RAKYAT NEWS, JAKARTA – Anggota Ombudsman Republik Indonesia, Robert Na Endi Jaweng menganggap dalam kerangka revisi Undang-Undang 37 Tahun 2008 tentang Ombudsman, ada tiga kepingan kunci strategis antara lain, soal Kewenengan, Kelembagaan, Kedudukan. Hal itu disampaikan oleh Robert dalam closing statement diskusi mengangkat tema” Trasformasi Pelayanan Publik dan Penguatan Pranata Pengawasan”, pada Rabu (5/3/2024).

Pertama, Robert mengatakan sering kali menjadi bahan pertanyaan publik mengenai daya eksekusi produk Ombudsman.

Padahal, sangat jelas kewenangan Ombudsman untuk memproses saat menerima setiap aduan atau pelaporan dari masyarakat.

“Termasuk kami (Ombudsman) punya hak memanggil paksa para pihak, baik pelapor atau terlapor. Kami punya hak memproses orang yang menghalangi permitaan keterangan Ombudsman,” tegasnya.

“Bahkan kena diancam pidana dan denda bisa mencapai 10 Miliyar undang-undang menyatakan itu,” lanjutnya.

Kendati demikian, ia menilai semua itu menjadi sebuah tantangan ketika setiap aduan atau laporan yang di maksud sudah diproses akhir esekusi Ombudsman.
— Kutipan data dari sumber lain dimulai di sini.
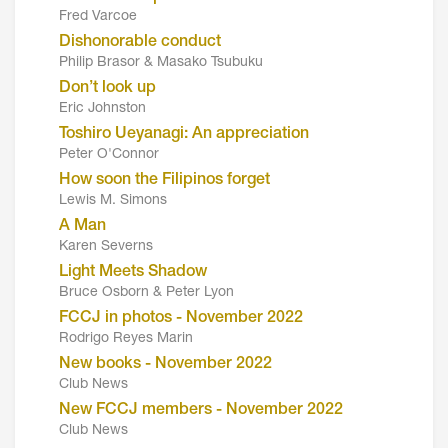
Fred Varcoe
Dishonorable conduct
Philip Brasor & Masako Tsubuku
Don’t look up
Eric Johnston
Toshiro Ueyanagi: An appreciation
Peter O'Connor
How soon the Filipinos forget
Lewis M. Simons
A Man
Karen Severns
Light Meets Shadow
Bruce Osborn & Peter Lyon
FCCJ in photos - November 2022
Rodrigo Reyes Marin
New books - November 2022
Club News
New FCCJ members - November 2022
Club News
“Bagaimana produk Ombdsman lalu seperti dengan Badan Pemeriksa Keuangan (BPK) disampaikan ke (Sesuai Komisi) di DPR RI,” harapnya.

“Diserahkan di sana (DPR RI) secara formal, kemudian eksekusi atau produk teman-teman Ombdsman menjadi pengawasan,” ucapnya.
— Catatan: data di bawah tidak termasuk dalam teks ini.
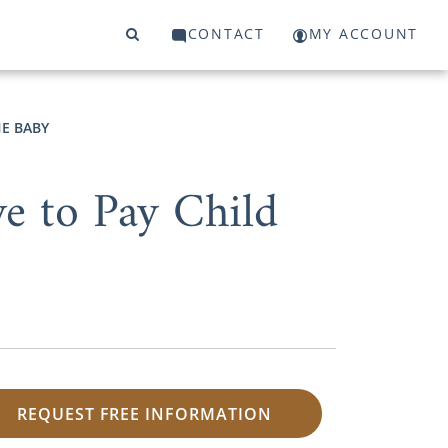
CONTACT
MY ACCOUNT
HE BABY
ve to Pay Child
REQUEST FREE INFORMATION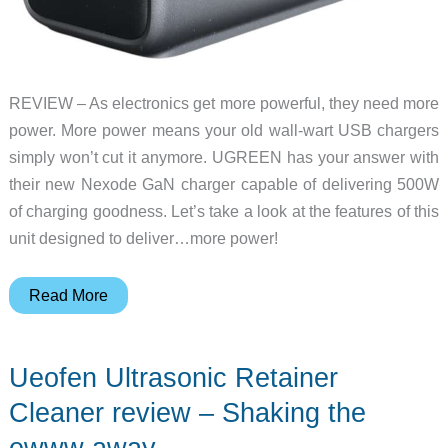
REVIEW – As electronics get more powerful, they need more
power. More power means your old wall-wart USB chargers
simply won’t cut it anymore. UGREEN has your answer with
their new Nexode GaN charger capable of delivering 500W
of charging goodness. Let’s take a look at the features of this
unit designed to deliver…more power!
UGREEN
Read More
Nexode
500W
Ueofen Ultrasonic Retainer
GaN
desktop
Cleaner review – Shaking the
charger
ewww away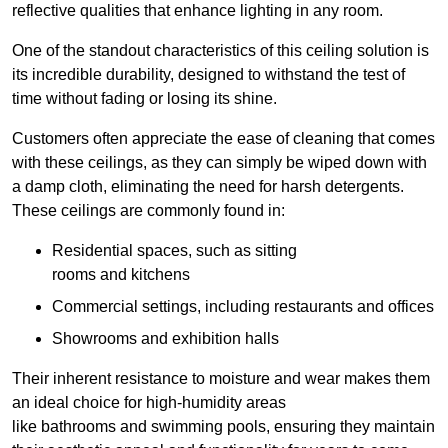
reflective qualities that enhance lighting in any room.
One of the standout characteristics of this ceiling solution is
its incredible durability, designed to withstand the test of
time without fading or losing its shine.
Customers often appreciate the ease of cleaning that comes
with these ceilings, as they can simply be wiped down with
a damp cloth, eliminating the need for harsh detergents.
These ceilings are commonly found in:
Residential spaces, such as sitting
rooms and kitchens
Commercial settings, including restaurants and offices
Showrooms and exhibition halls
Their inherent resistance to moisture and wear makes them
an ideal choice for high-humidity areas
like bathrooms and swimming pools, ensuring they maintain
Perlu dipahami, katanya, lembaganya ini mempunyai katagori Parlementaria Ombudsman.

“Kami ini dipilih dari DPR, tentu usulannya dari bapak Presiden Republik Indonesia. Maka, sepatutnya hasil pekerjaan Ombudsman bersinergi dengan DPR,” tandasnya.

“Kami mengawasi tata kelola dan mall admistrasinya. DPR RI pengawasan secara politiknya. Materinya kurang lebih sama sesungguhnya, beda bobot kewenangan saja,” jelasnyta.

“Kami tiap 3 bulan laporan triwulanan dan tiap tahun laporan hanya sekedar dikirim ke DPR,” jelasnya.

Alasan itulah, ia meminta ke depan dalam penyerahan laporan Ombudsman agar diberikan ruang membuat forum resmi dengan DPR RI.